- LPs plan significant further growth in private equity allocations
- Investors worldwide converge on ‘recipe’ for private equity success
- Two early signs the private equity boom may be plateauing
The return expectations of private equity investors have strengthened significantly over the last 12 months – almost half of LPs are now forecasting medium-term returns of 16%+, according to Coller Capital’s latest Global Private Equity Barometer, compared with just one third of LPs in the Barometer for Winter 2005-06.
LP satisfaction has also reached unprecedented levels. An astonishing 97% of investors are pleased with their private equity returns over the last year – and the proportion of investors reporting themselves very pleased has more than tripled in the last two years, to 56%.

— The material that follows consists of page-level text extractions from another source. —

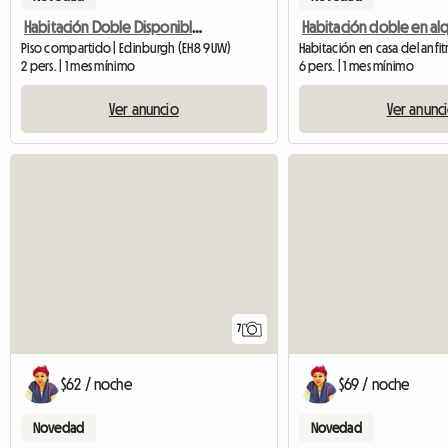
Habitación Doble Disponible A 10 Minutos De La Universidad De Edimburgo Bui
Piso compartido | Edinburgh (EH8 9UW)
Habitación en casa del anfit
2 pers. | 1 mes mínimo
6 pers. | 1 mes mínimo
Ver anuncio
Ver anunc
7
$62 / noche
$69 / noche
Novedad
Novedad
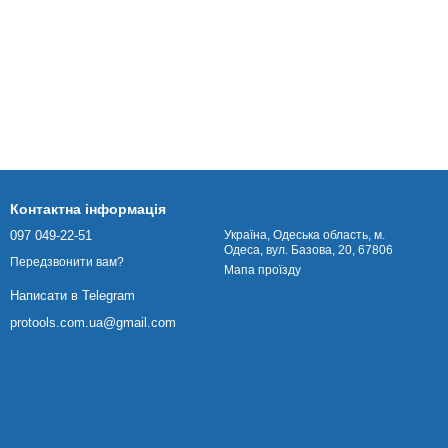
Контактна інформація
097 049-22-51
Українa, Одеська область, м.
Одеса, вул. Базова, 20, 67806
Передзвонити вам?
Мапа проїзду
Написати в Telegram
protools.com.ua@gmail.com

As a result, investors intend to continue pouring money into the asset class: 49% of LPs are planning increased allocations to private equity over the next 12 months, and 57% plan the same for alternative assets generally.
The Barometer also explored the factors LPs see as important to their own success as investors in private equity funds. Critical to an LP’s success are the following characteristics (in order of importance):
- The length of time an LP has been investing
- The stability and incentivisation of its investment team
- A proactive approach to building and managing GP relationships
- Critical mass in the investment programme – expressed either in investment team size or in number/aggregate value of fund commitments.
Overall, LPs see their location as relatively unimportant to their chances of achieving top-notch returns.
This edition of the Barometer contains two signs that the private equity boom may be approaching a plateau:
- A significant proportion of LPs believe the exit environment for European and North American buyouts (two of the biggest drivers of returns in recent years) will deteriorate over the next year or two – 43% and 44% of LPs hold this view for the two markets respectively.
- Although on balance distributions are expected to remain strong, there is no longer a majority of LPs expecting distributions to improve – as there was in the Winter Barometer last year and the year before.